Soooo, I never posted this recipe during the holidays (which is when I made it) but it’s a good one for year round. My boyfriend said this was his favorite lasagna he’s had ever. Never thought I would hear those words coming from his Italian mouth, but hey, the man knows what he likes. Also, my entire family enjoyed the rich layers and various subtle flavors the lasagna offered. Give it a go!

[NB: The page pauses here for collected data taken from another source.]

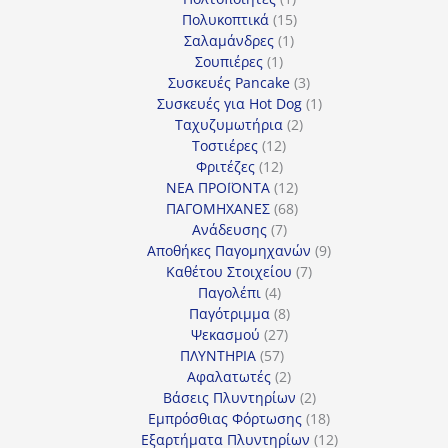
προϊόν
15
Πολυκοπτικά
15
1
προϊόντα
Σαλαμάνδρες
1
1
προϊόν
Σουπιέρες
1
προϊόν
3
Συσκευές Pancake
3
προϊόντα
1
Συσκευές για Hot Dog
1
2
προϊόν
Ταχυζυμωτήρια
2
12
προϊόντα
Τοστιέρες
12
12
προϊόντα
Φριτέζες
12
προϊόντα
12
ΝΕΑ ΠΡΟΪΟΝΤΑ
12
προϊόντα
68
ΠΑΓΟΜΗΧΑΝΕΣ
68
7
προϊόντα
Ανάδευσης
7
προϊόντα
9
Αποθήκες Παγομηχανών
9
7
προϊόντα
Καθέτου Στοιχείου
7
4
προϊόντα
Παγολέπι
4
προϊόντα
8
Παγότριμμα
8
27
προϊόντα
Ψεκασμού
27
57
προϊόντα
ΠΛΥΝΤΗΡΙΑ
57
προϊόντα
2
Αφαλατωτές
2
προϊόντα
2
Βάσεις Πλυντηρίων
2
προϊόντα
18
Εμπρόσθιας Φόρτωσης
18
προϊόντα
12
Εξαρτήματα Πλυντηρίων
12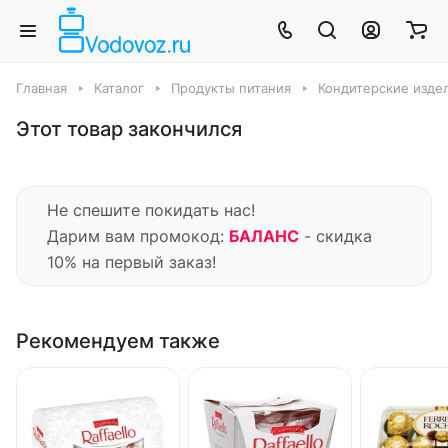
Главная
Каталог
Продукты питания
Кондитерские издел
Этот товар закончился
Не спешите покидать нас!
Дарим вам промокод:
БАЛАНС
- скидка
10% на первый заказ!
Рекомендуем также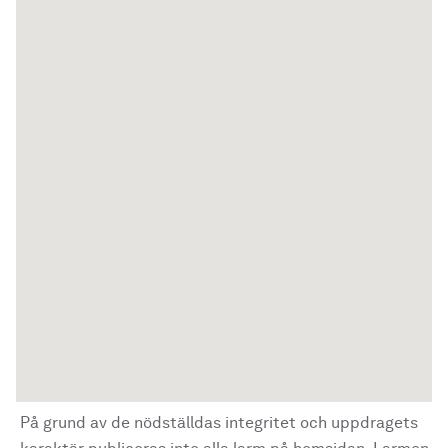
På grund av de nödställdas integritet och uppdragets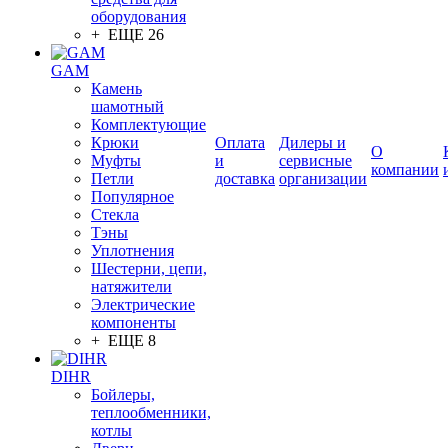
оборудования
+ ЕЩЕ 26
GAM
Камень
шамотный
Комплектующие
Крюки
Оплата
Дилеры и
О
Муфты
и
сервисные
компании
Петли
доставка
организации
Популярное
Стекла
Тэны
Уплотнения
Шестерни, цепи,
натяжители
Электрические
компоненты
+ ЕЩЕ 8
DIHR
Бойлеры,
теплообменники,
котлы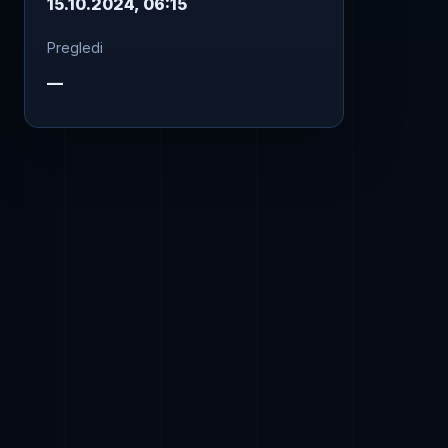
15.10.2024, 06:15
Pregledi
—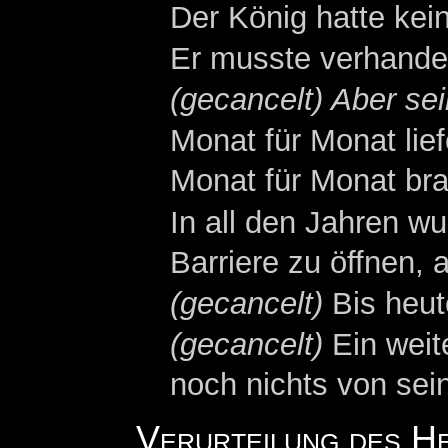
Der König hatte kei
Er musste verhande
(gecancelt) Aber se
Monat für Monat lie
Monat für Monat bra
In all den Jahren w
Barriere zu öffnen, a
(gecancelt)
Bis heut
(gecancelt)
Ein weite
noch nichts von sei
Verurteilung des H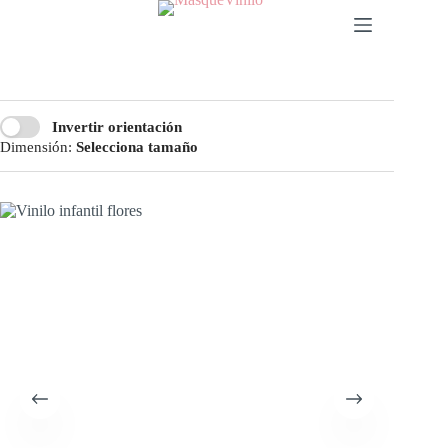
Invertir orientación
Dimensión:
Selecciona tamaño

white Christmas lasagna ingredients:

  • 1 box lasagna pasta
  • 1 bag baby spinach
  • 2 containers baby bella mushrooms, sliced
  • caramelized onion & cashew alfredo sauce
  • cashew ricotta
  • herbed pistachio ricotta
  • peppered macadamia ricotta
  • Follow Your Heart vegan mozzarella slices

lasagna directions: Cook the lasagna pasta for half of the recommended time and add the cooked pasta to a bowl of iced water before layering. Preheat your oven to 350°F. In a large roasting pan or pyrex baking dish, add a layer of the sauce and then begin the first layer of pasta. Next, add a layer of the peppered macadamia ricotta and sliced mushrooms. Add an additional layer of sauce and another layer of lasagna pasta. Repeat this process with the herbed pistachio ricotta and spinach. Add more sauce and another layer of pasta. And now, another layer of sauce and the vegan mozzarella slices… and more sauce. I prefer mine saucy. Bake for an hour and half. Allow to cool for at least 30 minutes before serving.

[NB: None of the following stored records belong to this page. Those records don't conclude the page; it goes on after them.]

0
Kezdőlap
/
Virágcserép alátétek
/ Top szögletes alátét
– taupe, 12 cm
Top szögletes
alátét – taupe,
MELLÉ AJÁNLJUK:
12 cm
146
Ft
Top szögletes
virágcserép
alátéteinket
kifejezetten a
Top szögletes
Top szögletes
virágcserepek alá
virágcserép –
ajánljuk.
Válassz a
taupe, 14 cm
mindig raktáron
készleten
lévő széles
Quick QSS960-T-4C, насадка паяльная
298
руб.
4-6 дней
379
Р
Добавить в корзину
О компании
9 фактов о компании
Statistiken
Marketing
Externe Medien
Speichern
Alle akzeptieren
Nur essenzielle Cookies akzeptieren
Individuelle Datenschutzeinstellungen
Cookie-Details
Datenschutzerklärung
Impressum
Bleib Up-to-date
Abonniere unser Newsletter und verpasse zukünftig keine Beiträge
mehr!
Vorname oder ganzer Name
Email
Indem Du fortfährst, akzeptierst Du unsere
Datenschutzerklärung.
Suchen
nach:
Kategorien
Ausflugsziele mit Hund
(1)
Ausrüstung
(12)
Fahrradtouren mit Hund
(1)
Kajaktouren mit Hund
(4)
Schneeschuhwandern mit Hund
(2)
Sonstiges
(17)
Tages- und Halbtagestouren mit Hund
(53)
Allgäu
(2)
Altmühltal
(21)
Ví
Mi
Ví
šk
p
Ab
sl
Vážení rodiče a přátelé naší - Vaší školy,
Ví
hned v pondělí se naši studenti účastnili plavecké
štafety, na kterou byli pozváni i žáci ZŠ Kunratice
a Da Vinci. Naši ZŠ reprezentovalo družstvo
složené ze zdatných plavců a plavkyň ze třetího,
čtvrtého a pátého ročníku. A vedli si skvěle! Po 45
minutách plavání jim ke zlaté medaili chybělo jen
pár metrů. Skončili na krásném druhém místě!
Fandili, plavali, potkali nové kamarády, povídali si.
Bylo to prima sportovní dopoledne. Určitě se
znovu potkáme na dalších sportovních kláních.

caramelized onion & cashew alfredo sauce ingredients:

  • 1 large white onion, halved
  • 2 small yellow onions, halved
  • 6 cloves garlic
  • 1/4 cup coconut oil
  • veggie broth (enough to cover onions in crock pot)
  • 2 cups cashew milk
  • 1 tsp nutmeg
  • 1/2 container Follow Your Heart vegan Parmesan shreds

sauce directions: this version couldn’t be easier. Put all of the ingredients into a crockpot and let cook for about 6 hours. Once everything is soft, blend with an immersion blender or food processor. That’s it!

cashew, pistachio or macadamia nuts ricotta’s:

  • 1 lb nuts, soaked in water overnight (or quickly boiled for about 20 minutes) I used cashews, pistachios and macadamias. This is not necessary! You can use one type of nut 🙂 (I’m just a nut who loves nuts and their various flavor notes)
  • 1/4 tsp apple cider vinegar
  • juice of 1 lemon
  • 1 tsp salt
  • herbs to season: dried oregano & rosemary, garlic & onion powders, pepper
  • 3 tbsp nutritional yeast

nut ricotta directions: Take your overnight soaked nuts (or boiled nuts) with the water and blend in a food processor or blender until smooth. Add the apple cider vinegar, lemon juice, salt, herbs/seasonings and nutritional yeast. Pulse until smooth and creamy like ricotta. DONE!